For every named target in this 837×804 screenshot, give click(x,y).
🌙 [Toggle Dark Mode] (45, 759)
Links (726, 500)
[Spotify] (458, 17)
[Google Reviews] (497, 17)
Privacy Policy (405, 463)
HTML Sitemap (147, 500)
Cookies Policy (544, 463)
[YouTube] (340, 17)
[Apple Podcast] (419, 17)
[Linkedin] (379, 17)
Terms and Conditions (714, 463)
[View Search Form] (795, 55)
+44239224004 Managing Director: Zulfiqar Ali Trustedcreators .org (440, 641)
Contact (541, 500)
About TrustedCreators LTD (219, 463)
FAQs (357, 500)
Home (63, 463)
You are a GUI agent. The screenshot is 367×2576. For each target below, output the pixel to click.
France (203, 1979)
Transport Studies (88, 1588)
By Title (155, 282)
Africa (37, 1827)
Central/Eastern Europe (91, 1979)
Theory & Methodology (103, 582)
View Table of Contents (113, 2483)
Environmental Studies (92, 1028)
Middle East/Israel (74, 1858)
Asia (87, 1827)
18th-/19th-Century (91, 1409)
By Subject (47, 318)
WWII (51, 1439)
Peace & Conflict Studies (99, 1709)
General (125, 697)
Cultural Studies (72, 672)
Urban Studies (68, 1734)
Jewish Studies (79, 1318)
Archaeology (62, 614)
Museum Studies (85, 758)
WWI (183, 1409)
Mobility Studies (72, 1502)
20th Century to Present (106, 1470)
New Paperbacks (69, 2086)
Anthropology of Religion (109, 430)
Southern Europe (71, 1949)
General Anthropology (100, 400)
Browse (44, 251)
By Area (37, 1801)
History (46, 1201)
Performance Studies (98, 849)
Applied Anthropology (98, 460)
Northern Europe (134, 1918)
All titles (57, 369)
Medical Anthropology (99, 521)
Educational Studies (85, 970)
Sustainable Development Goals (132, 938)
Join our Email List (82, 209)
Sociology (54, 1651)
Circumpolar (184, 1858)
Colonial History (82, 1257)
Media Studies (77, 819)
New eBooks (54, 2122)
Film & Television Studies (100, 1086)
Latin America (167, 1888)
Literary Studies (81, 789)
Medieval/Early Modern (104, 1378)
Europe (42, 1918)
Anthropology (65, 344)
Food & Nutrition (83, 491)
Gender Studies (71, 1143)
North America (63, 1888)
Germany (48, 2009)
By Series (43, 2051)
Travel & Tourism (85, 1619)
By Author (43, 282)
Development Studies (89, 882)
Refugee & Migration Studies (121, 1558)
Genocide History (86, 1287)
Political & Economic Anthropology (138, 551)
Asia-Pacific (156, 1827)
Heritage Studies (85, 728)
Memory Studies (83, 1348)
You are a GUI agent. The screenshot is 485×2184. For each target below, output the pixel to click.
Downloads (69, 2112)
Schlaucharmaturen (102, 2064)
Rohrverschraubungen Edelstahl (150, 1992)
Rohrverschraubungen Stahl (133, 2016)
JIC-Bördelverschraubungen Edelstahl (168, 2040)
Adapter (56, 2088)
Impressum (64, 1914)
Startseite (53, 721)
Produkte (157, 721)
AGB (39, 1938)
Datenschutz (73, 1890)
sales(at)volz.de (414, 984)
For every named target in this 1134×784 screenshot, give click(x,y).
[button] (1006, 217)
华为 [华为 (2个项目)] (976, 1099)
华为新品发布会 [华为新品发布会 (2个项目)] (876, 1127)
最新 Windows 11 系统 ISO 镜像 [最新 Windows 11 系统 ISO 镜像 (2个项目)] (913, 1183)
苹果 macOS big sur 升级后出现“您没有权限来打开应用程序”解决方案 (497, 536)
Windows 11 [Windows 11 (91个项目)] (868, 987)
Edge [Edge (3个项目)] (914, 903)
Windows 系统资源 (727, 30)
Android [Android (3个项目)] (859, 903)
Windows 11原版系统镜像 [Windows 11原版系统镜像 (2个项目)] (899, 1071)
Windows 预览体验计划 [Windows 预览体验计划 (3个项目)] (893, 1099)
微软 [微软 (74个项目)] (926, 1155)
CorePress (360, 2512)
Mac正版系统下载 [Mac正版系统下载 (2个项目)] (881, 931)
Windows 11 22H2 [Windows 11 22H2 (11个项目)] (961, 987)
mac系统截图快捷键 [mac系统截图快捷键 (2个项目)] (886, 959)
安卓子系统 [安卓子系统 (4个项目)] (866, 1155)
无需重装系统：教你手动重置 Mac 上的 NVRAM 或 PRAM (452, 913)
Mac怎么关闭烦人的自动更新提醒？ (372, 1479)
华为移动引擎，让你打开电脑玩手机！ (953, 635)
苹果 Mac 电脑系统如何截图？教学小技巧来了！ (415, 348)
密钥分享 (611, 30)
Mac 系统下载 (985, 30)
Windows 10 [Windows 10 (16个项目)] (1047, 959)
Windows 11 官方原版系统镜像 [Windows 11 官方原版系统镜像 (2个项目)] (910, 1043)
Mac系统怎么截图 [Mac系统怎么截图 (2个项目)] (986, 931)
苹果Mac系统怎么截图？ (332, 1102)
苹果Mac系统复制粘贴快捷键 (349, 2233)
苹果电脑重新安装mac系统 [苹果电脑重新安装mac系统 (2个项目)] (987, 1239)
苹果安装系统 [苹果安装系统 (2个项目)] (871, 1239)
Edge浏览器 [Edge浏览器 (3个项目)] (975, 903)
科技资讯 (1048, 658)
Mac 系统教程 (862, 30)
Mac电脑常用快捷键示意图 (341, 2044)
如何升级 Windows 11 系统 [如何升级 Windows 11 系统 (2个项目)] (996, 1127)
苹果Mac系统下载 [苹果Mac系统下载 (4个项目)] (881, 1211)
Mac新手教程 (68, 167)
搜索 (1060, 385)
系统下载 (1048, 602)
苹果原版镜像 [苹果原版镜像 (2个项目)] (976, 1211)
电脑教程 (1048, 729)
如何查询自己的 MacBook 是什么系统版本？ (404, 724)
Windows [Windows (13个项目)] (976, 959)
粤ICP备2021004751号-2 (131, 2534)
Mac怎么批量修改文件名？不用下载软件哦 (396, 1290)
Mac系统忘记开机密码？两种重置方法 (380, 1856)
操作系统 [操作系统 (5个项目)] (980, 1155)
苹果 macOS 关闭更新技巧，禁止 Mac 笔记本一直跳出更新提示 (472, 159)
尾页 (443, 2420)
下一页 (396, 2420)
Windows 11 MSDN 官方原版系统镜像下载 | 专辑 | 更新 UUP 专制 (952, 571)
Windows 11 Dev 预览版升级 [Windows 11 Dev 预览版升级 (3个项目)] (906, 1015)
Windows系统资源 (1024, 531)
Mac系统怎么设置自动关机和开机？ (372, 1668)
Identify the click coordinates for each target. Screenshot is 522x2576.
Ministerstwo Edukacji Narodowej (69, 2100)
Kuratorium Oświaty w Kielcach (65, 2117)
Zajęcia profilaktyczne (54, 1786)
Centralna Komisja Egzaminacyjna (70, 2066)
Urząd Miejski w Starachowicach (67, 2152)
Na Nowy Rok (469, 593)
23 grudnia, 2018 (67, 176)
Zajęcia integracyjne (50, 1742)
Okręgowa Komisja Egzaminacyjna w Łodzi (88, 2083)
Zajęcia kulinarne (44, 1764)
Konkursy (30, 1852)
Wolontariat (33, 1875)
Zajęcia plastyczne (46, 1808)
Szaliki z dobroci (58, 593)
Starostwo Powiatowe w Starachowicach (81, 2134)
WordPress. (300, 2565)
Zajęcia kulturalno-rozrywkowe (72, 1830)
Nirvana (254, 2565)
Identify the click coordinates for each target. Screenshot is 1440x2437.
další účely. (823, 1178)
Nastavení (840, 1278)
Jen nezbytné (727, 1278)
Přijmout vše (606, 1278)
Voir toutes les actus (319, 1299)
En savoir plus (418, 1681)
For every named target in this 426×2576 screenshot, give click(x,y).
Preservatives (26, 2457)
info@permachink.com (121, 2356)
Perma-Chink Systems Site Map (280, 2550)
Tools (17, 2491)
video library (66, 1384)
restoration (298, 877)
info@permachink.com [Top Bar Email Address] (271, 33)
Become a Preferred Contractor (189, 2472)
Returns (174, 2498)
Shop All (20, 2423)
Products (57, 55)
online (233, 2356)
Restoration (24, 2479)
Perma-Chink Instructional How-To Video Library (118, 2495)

Exercise goal
Retype only the stretch of lines above starting at the one with "Mac新手教程 (68, 167)" and stopping at the one with "操作系统 [操作系统 (5个项目)] (980, 1155)", exactly as written, with both kept.

The answer
Mac新手教程 (68, 167)
搜索 (1060, 385)
系统下载 (1048, 602)
苹果原版镜像 [苹果原版镜像 (2个项目)] (976, 1211)
电脑教程 (1048, 729)
如何查询自己的 MacBook 是什么系统版本？ (404, 724)
Windows [Windows (13个项目)] (976, 959)
粤ICP备2021004751号-2 (131, 2534)
Mac怎么批量修改文件名？不用下载软件哦 (396, 1290)
Mac系统忘记开机密码？两种重置方法 (380, 1856)
操作系统 [操作系统 (5个项目)] (980, 1155)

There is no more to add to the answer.